An In-Depth Investigation Into Short-Circuit Failure Mechanisms of State-of-the-Art 1200 V Double Trench SiC MOSFETs

In this article, the short-circuit capability of 1200 V state-of-the-art silicon carbide (SiC) metal-oxide-semiconductor field-effect transistor (mosfet) featuring reinforced double trench structure (named RDT-MOS) is investigated comprehensively, involving the maximum short-circuit time and energy under various dc bus voltages and gate driving voltages. Furthermore, the corresponding failure mechanisms of RDT-MOS are revealed through finite-element simulation and microcosmic failure analysis.
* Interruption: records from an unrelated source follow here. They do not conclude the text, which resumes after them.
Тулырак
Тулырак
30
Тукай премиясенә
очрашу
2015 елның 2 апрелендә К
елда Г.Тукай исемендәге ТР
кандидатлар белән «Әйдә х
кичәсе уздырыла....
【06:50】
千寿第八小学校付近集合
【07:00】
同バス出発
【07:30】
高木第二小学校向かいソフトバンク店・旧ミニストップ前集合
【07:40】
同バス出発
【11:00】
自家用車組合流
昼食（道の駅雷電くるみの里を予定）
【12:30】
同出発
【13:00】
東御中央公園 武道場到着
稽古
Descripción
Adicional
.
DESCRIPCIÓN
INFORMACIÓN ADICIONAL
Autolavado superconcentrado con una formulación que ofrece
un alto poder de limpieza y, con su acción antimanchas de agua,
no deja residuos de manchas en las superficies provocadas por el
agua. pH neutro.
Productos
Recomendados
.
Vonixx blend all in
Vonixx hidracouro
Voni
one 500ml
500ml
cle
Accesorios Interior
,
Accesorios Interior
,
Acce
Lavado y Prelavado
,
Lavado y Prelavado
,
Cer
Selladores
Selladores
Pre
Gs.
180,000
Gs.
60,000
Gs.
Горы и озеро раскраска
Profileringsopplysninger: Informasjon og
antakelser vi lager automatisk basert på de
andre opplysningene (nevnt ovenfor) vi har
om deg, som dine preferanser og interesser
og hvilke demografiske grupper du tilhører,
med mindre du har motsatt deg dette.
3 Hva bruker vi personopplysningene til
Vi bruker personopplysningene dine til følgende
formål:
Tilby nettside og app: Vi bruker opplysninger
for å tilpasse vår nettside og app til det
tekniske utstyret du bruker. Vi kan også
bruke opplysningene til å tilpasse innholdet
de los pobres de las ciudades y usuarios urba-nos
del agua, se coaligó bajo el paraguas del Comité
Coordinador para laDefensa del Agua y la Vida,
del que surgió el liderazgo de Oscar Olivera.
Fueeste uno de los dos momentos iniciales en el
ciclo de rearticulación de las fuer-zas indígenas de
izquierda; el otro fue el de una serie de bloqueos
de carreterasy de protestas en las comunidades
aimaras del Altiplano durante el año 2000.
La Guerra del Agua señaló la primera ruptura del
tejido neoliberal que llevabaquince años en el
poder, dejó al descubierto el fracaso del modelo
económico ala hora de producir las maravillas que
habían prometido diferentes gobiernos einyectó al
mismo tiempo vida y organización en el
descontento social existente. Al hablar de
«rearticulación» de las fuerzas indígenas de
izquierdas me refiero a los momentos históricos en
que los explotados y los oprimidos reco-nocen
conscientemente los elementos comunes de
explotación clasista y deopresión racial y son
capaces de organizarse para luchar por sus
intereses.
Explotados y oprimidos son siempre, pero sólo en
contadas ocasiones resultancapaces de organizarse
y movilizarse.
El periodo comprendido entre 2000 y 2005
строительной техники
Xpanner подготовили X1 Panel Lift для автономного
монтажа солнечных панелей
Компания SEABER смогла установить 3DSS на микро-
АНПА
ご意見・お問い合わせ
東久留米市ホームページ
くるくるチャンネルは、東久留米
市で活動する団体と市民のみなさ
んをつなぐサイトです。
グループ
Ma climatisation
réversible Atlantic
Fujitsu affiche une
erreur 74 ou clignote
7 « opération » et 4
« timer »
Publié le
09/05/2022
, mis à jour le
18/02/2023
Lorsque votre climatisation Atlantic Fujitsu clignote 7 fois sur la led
Under zero turn-off gate bias, the temperature exceeds the critical limit of melting aluminum and thermal runaway under dc bus voltages of 400 V and 800 V, respectively. The failure mechanism evolves from the fracture of interlayer dielectric to thermal runaway when increasing bus voltage from 400 to 800 V. Under negative turn-off gate bias, meanwhile, the breakdown of gate trench oxide occurs near the N+ region in the 400 V case and near both the current spreading layer region and the N+ region in the 800 V case. The location of breakdown evolves from a single region to multi-regions from 400 to 800 V. In brief, the article timely provides significant physical insights to better understand short-circuit capability and failure mechanisms and promotes the safe use of SiC mosfets in practical power circuits.